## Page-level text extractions
------------------------

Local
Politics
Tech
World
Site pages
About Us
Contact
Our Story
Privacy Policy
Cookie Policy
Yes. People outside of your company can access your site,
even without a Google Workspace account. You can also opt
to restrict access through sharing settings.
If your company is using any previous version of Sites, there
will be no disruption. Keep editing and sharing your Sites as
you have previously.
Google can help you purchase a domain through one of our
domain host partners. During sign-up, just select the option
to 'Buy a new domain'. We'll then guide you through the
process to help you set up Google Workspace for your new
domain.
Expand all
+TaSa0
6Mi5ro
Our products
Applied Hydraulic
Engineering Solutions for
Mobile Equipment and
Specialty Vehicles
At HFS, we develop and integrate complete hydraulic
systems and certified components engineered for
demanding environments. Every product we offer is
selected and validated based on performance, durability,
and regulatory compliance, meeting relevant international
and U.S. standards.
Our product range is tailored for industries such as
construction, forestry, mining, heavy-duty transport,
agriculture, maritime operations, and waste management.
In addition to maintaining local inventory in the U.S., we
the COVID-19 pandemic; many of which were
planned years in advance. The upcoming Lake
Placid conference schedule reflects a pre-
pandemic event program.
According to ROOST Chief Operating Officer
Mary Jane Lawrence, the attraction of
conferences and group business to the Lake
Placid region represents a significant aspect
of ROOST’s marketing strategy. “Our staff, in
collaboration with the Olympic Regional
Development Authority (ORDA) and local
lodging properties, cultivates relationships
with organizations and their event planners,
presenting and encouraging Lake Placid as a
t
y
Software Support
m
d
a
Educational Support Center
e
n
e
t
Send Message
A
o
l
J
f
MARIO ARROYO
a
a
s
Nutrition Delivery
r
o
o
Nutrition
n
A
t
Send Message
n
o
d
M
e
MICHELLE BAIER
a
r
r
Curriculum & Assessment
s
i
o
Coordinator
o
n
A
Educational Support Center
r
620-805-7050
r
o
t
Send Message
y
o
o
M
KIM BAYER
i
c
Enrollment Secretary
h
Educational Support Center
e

------------------------

In full and without change, transcribe the entries.

Local
Politics
Tech
World
Site pages
About Us
Contact
Our Story
Privacy Policy
Cookie Policy
Yes. People outside of your company can access your site,
even without a Google Workspace account. You can also opt
to restrict access through sharing settings.
If your company is using any previous version of Sites, there
will be no disruption. Keep editing and sharing your Sites as
you have previously.
Google can help you purchase a domain through one of our
domain host partners. During sign-up, just select the option
to 'Buy a new domain'. We'll then guide you through the
process to help you set up Google Workspace for your new
domain.
Expand all
+TaSa0
6Mi5ro
Our products
Applied Hydraulic
Engineering Solutions for
Mobile Equipment and
Specialty Vehicles
At HFS, we develop and integrate complete hydraulic
systems and certified components engineered for
demanding environments. Every product we offer is
selected and validated based on performance, durability,
and regulatory compliance, meeting relevant international
and U.S. standards.
Our product range is tailored for industries such as
construction, forestry, mining, heavy-duty transport,
agriculture, maritime operations, and waste management.
In addition to maintaining local inventory in the U.S., we
the COVID-19 pandemic; many of which were
planned years in advance. The upcoming Lake
Placid conference schedule reflects a pre-
pandemic event program.
According to ROOST Chief Operating Officer
Mary Jane Lawrence, the attraction of
conferences and group business to the Lake
Placid region represents a significant aspect
of ROOST’s marketing strategy. “Our staff, in
collaboration with the Olympic Regional
Development Authority (ORDA) and local
lodging properties, cultivates relationships
with organizations and their event planners,
presenting and encouraging Lake Placid as a
t
y
Software Support
m
d
a
Educational Support Center
e
n
e
t
Send Message
A
o
l
J
f
MARIO ARROYO
a
a
s
Nutrition Delivery
r
o
o
Nutrition
n
A
t
Send Message
n
o
d
M
e
MICHELLE BAIER
a
r
r
Curriculum & Assessment
s
i
o
Coordinator
o
n
A
Educational Support Center
r
620-805-7050
r
o
t
Send Message
y
o
o
M
KIM BAYER
i
c
Enrollment Secretary
h
Educational Support Center
e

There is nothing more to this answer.